A new material model for concrete subjected to intense dynamic loadings

The development of material models for concrete subject to intense dynamic loadings, e.g., impact, penetration and blast loadings, is a topic of current research. A high-fidelity physics-based concrete material model should not only capture the high strain-rate, high pressure and large strain generated by intense dynamic loadings, but also the typical failure phenomena of concrete material, e.g., spalling and cracking. This paper presents a new concrete material model, which includes the advantages and discards the disadvantages of frequently used commercial material models. In this model, a three-invariant failure surface is proposed by interpolating the maximum strength surface and the residual strength surface based on the level of current damage. The compressive damage and tensile damage are separately treated. The compressive damage is a function of the modified equivalent plastic strain, while the tensile damage is based on observations of recent dynamic tensile tests which demonstrated that, at high strain-rate, the fracture strain is a constant and the fracture energy increases with increase of strain-rate. Strain-rate effect is taken into account through the radial enhancement approach where the failure surface is enhanced equally in radial direction. To capture the shear dilation of concrete material that is ignored by most commercial concrete material models, a partially associative flow rule is introduced.
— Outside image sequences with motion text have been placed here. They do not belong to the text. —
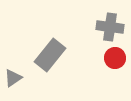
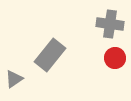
gray cross: moved 3 px up
gray triangle: moved 1 px right, 1 px down
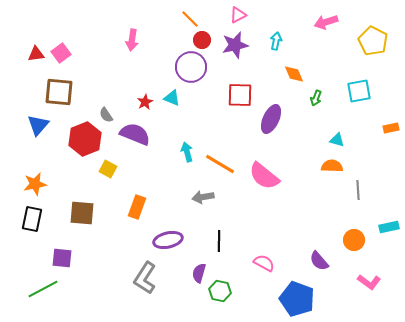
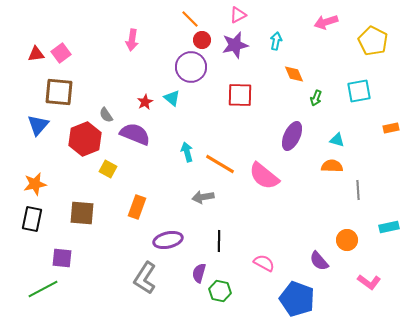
cyan triangle at (172, 98): rotated 18 degrees clockwise
purple ellipse at (271, 119): moved 21 px right, 17 px down
orange circle at (354, 240): moved 7 px left
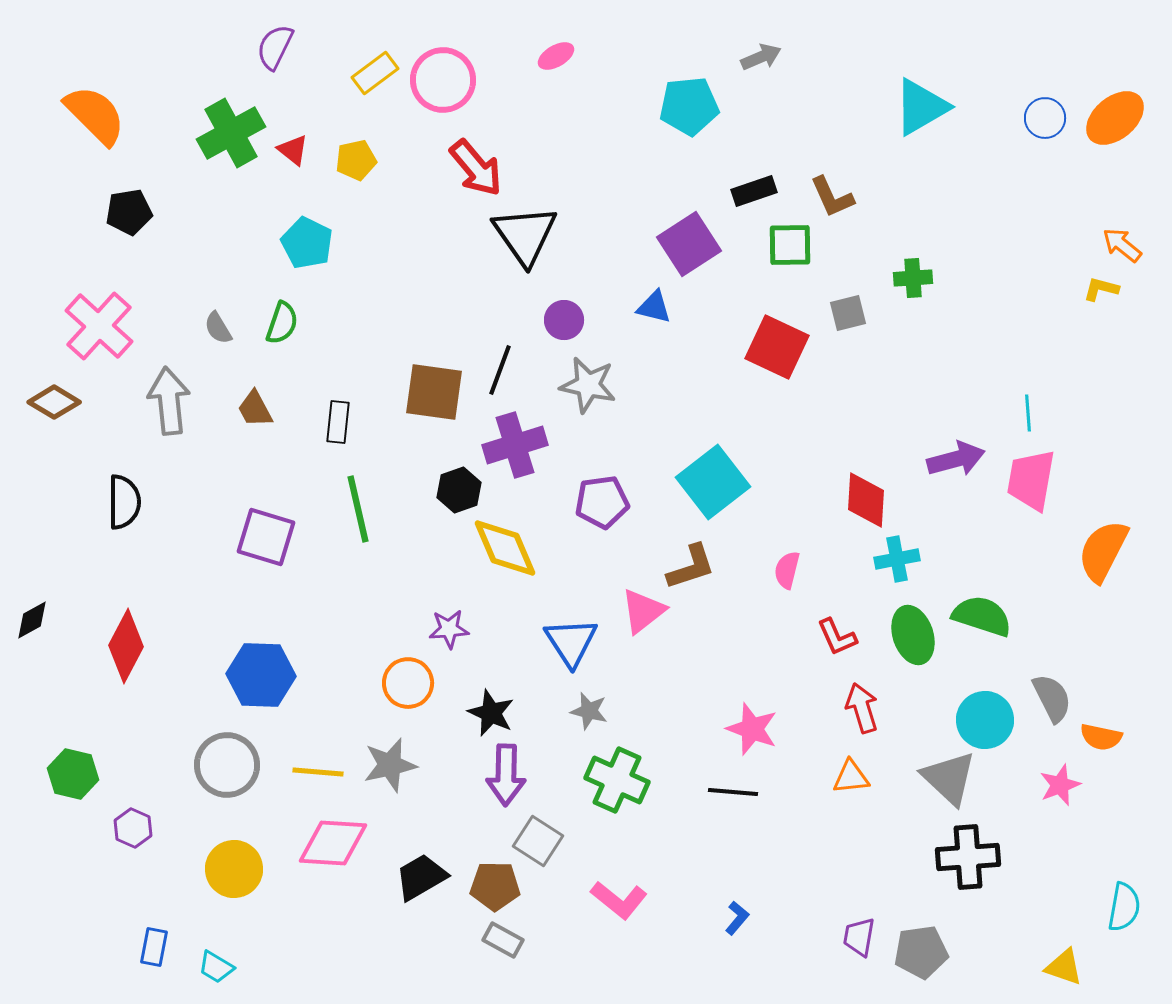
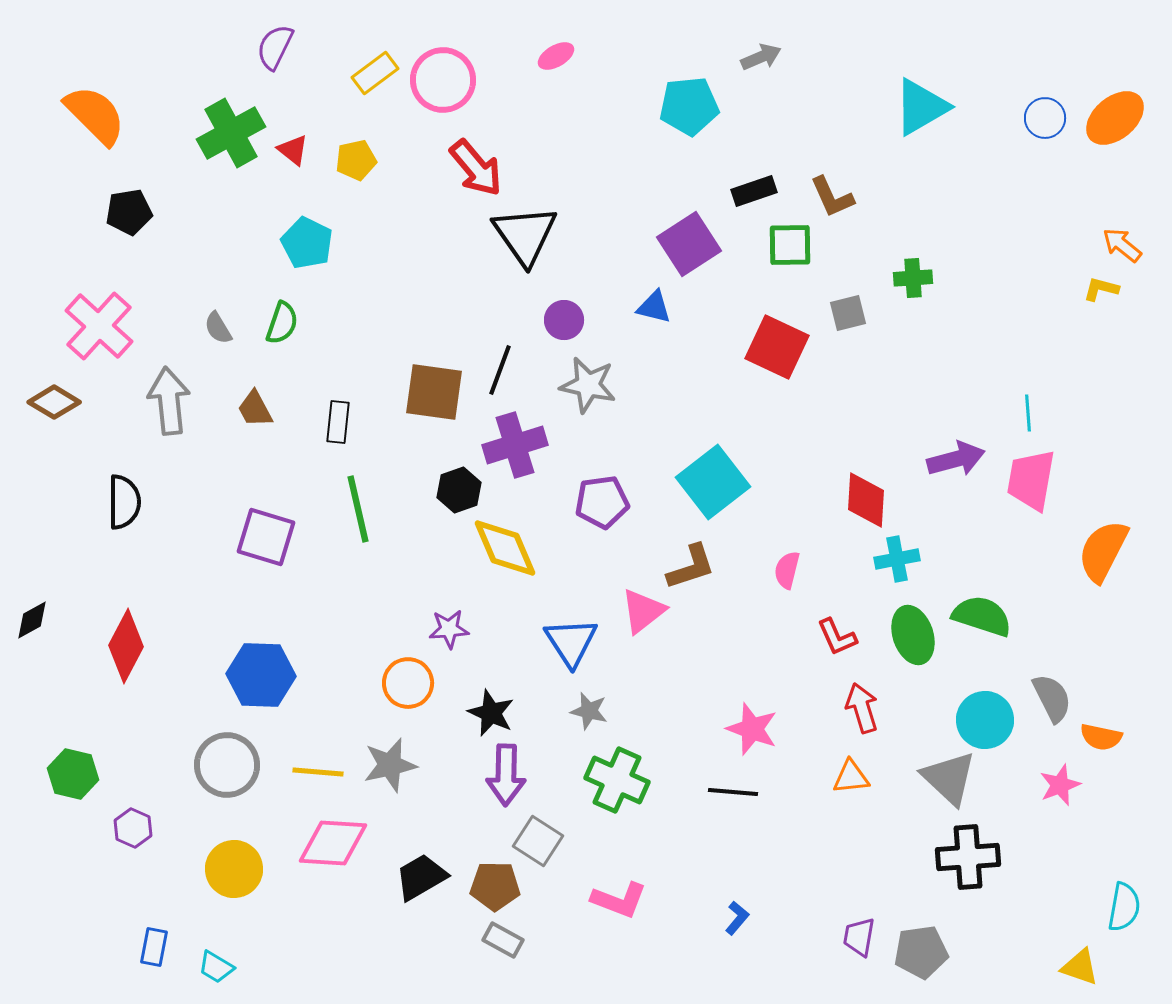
pink L-shape at (619, 900): rotated 18 degrees counterclockwise
yellow triangle at (1064, 967): moved 16 px right
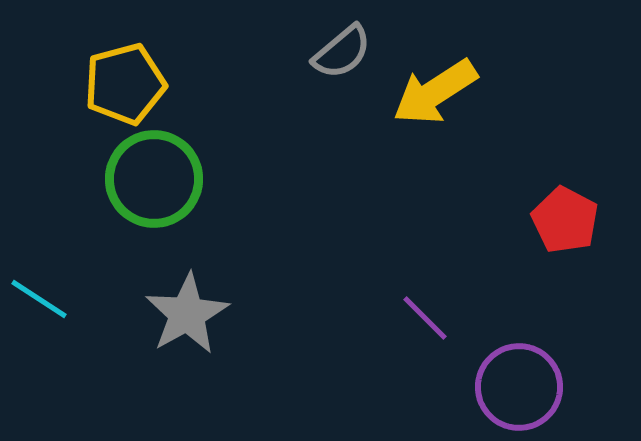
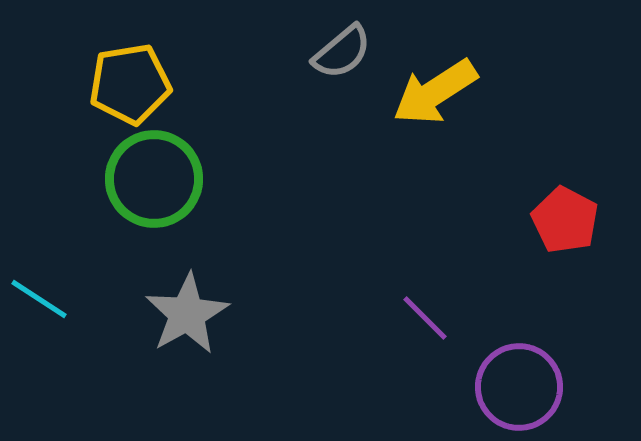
yellow pentagon: moved 5 px right; rotated 6 degrees clockwise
Automated generation of parameters is suggested for convenience of practical application. The new concrete material model is implemented into the finite element code LS-DYNA through user defined material model. To validate the new material model, comprehensive single element tests including the uniaxial, biaxial and triaxial compressions and tensions are firstly conducted, where the improved performances are demonstrated by comparisons of corresponding predictions by the commercial concrete material models. Then selected numerical examples covered a wide range of loading intensity are presented, and numerical predictions are found to be in excellent agreement with corresponding experimental data.